Ibu saya pernah mengajar Sekolah Minggu selama puluhan tahun. Suatu waktu, ia ingin menjelaskan tentang bagaimana Allah menyediakan makanan bagi bangsa Israel di tengah padang gurun. Untuk membuat cerita tersebut lebih hidup, ia membuat sesuatu yang melambangkan “manna” bagi anak-anak di kelasnya. Ia memotong roti kecil-kecil dan melapisinya dengan madu. Resepnya diilhami oleh penjelasan Alkitab tentang manna yang menyatakan “rasanya seperti rasa kue madu” (Kel. 16:31).
Ketika bangsa Israel pertama kali memakan roti Allah dari surga, roti itu muncul di atas tanah di luar kemah mereka seperti embun beku. “Ketika orang Israel melihatnya, berkatalah mereka seorang kepada yang lain: ‘Apakah ini?’” (ay.15). Kata Ibrani man berarti “apa”, maka mereka menyebutnya manna. Mereka mendapati bahwa mereka dapat menggiling manna itu dan membentuknya menjadi roti bundar atau memasaknya dalam periuk (Bil. 11:7-8). Apa pun manna itu, kemunculannya sangat mengherankan (Kel. 16:4,14), konsistensinya unik (ay.14), dan masa kadaluarsanya pendek (ay. 19-20).
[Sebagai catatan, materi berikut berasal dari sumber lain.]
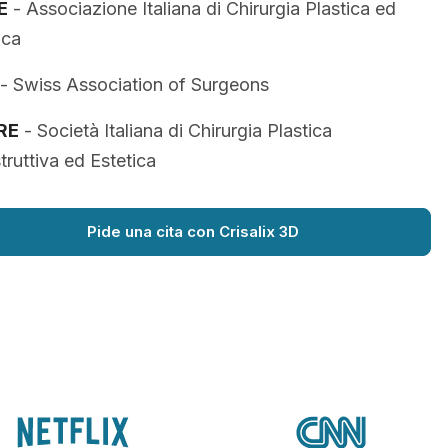
E
- Associazione Italiana di Chirurgia Plastica ed
ica
- Swiss Association of Surgeons
RE
- Società Italiana di Chirurgia Plastica
truttiva ed Estetica
Pide una cita con Crisalix 3D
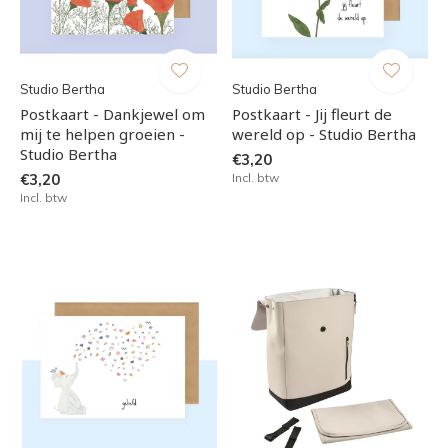
Studio Bertha
Studio Bertha
Postkaart - Dankjewel om
Postkaart - Jij fleurt de
mij te helpen groeien -
wereld op - Studio Bertha
Studio Bertha
€3,20
€3,20
Incl. btw
Incl. btw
Terkadang Allah memenuhi kebutuhan kita dengan cara-cara yang mengejutkan. Tindakan-Nya itu mengingatkan kita bahwa Allah tidaklah dibatasi oleh harapan kita, dan kita tidak dapat memperkirakan apa yang hendak Dia lakukan. Sementara kita menanti, lebih baik kita memusatkan perhatian kita pada diri-Nya daripada pada apa yang kita pikir harus dilakukan-Nya. Sikap tersebut akan memampukan kita mengalami sukacita dan kepuasan dalam hubungan kita dengan-Nya. —Jennifer Benson Schuldt
Ya Allah, tolong aku untuk menerima dengan terbuka
pemeliharaan-Mu dan cara yang Engkau pilih untuk melakukannya. Terima
kasih karena Engkau memperhatikanku dan mencukupkan kebutuhanku.
Mereka yang berserah pada pemeliharaan Allah akan selalu dipuaskan.